Alongside this, the lawsuit suggests that Google also attempts to retain developers and consumers within its ecosystem by overstating the security risks of leaving their platform.
In response, Google has said that rival app stores are available for devices on Android and apps are also available on developers’ websites, where they can be downloaded.
The filing was made in California to a federal court. New York, Tennessee, North Carolina, and Washington DC are also taking part in the legal action.
As part of the lawsuit, it is pointed out that Google can take up to 30% commission on purchases that are made on Google play. This figure is also found in similar competitors services such as Apple’s App Store, Amazon, and Microsoft Xbox. Last year, in 2020, Google Play reported $36.8bn in gross revenue.
However, Google points out that 97% of the developers on the Google Play store are not charged by the service fees, this is because no digital products are sold in their apps.
On the lawsuit, Sean Reyes, the Attorney General for Utah said, ‘Google’s monopoly is a menace to the marketplace. Google Play is not fair play. Google must be held accountable for harming small businesses and consumers. It must stop using its monopolistic power and hyper-dominant market position to unlawfully leverage billions of added dollars from smaller companies, competitors and consumers beyond what should be paid.’

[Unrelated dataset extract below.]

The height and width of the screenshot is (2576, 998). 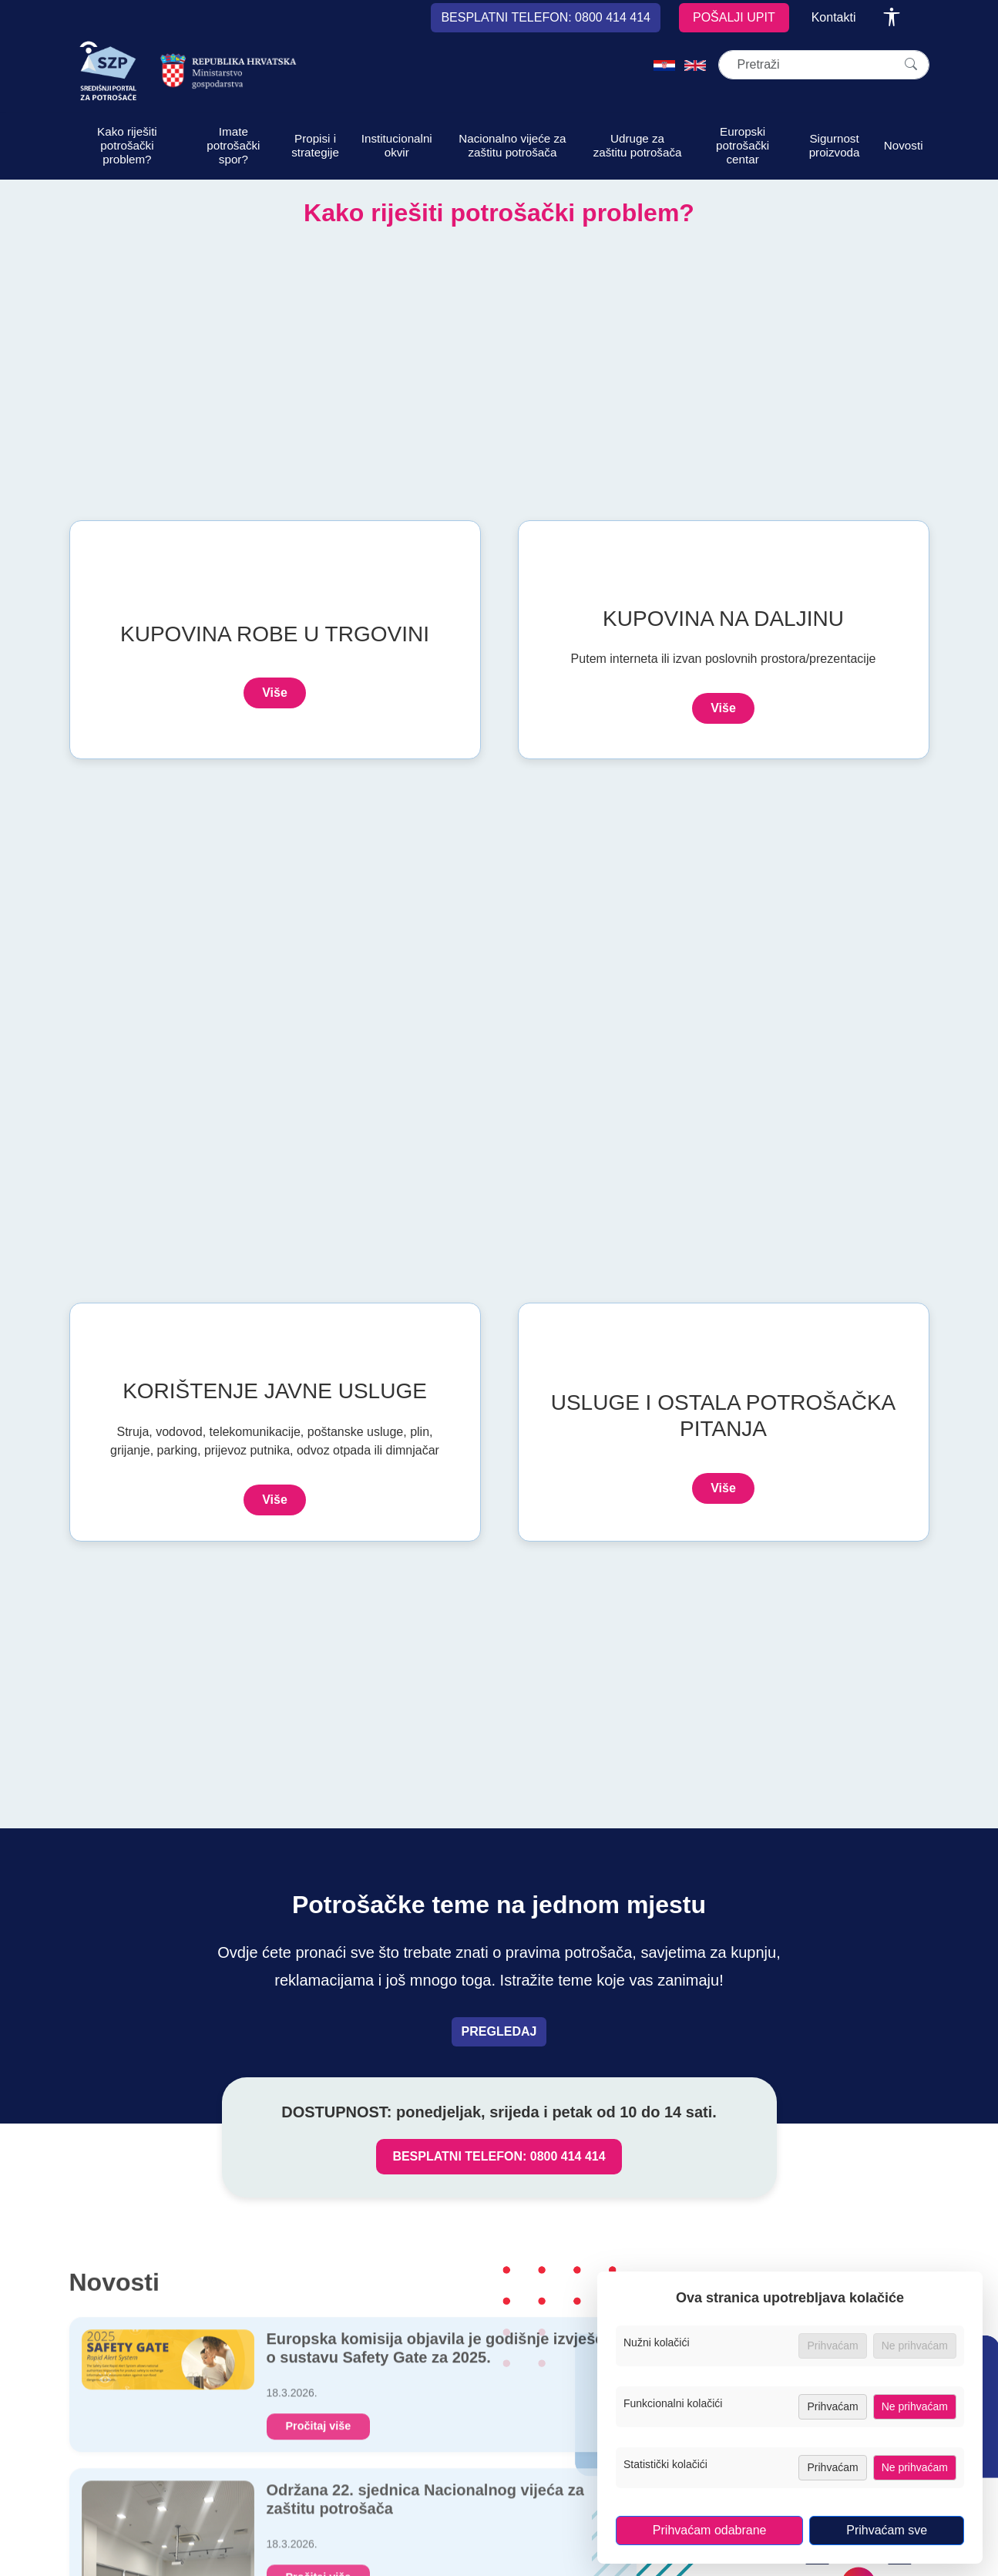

The issue that is being discussed is that Google allegedly has no competitors in its field and because of this, the company has been able to unfairly increase prices. On top of this, there is a requirement for any developer using the Google Play Store to use Google Billing. In this situation, the developer gets locked into a payment processing system that requires them to distribute their app on a platform that will take up to a 30% commission of their in-app purchases.
Reyes continues by stating, ‘Most consumers have no idea that for years Google has imposed unnecessary fees far beyond the market rates for in-app transactions, unlawfully inflating costs for many services, upgrades and other purchases made through apps downloaded on the Google Play Store. As a result, a typical American consumer may have paid hundreds if not thousands of dollars more than needed over many years. Utah and the other states in our coalition are fighting back to protect our citizens and innovative app developers—including many small businesses across America—from Google’s unlawful practices.’
Google has commented on this lawsuit via a blogpost which can be read here. In it they argue that, ‘This complaint alleges that consumers and developers have no option other than to use Google Play. But that’s not correct. Choice has always been a core tenet of Android. Device makers and carriers can preload competing app stores alongside Google Play on their devices. In fact, most Android devices ship with two or more app stores preloaded. And popular Android devices such as the Amazon Fire tablet come preloaded with a competitive app store and no Google Play Store.’
The argument that Google makes is that there is competition from other app stores and in fact their model is designed to help developers grow their offerings. They sign off their blogpost with this statement,
‘We understand that scrutiny is appropriate, and we’re committed to engaging with regulators. But Android and Google Play provide openness and choice that other platforms simply don’t. This lawsuit isn’t about helping the little guy or protecting consumers. It’s about boosting a handful of major app developers who want the benefits of Google Play without paying for it. Doing so risks raising costs for small developers, impeding their ability to innovate and compete, and making apps across the Android ecosystem less secure for consumers.’
The results of this lawsuit will have big implications for the tech industry and some of the biggest names in the market that have a storefront for app developers.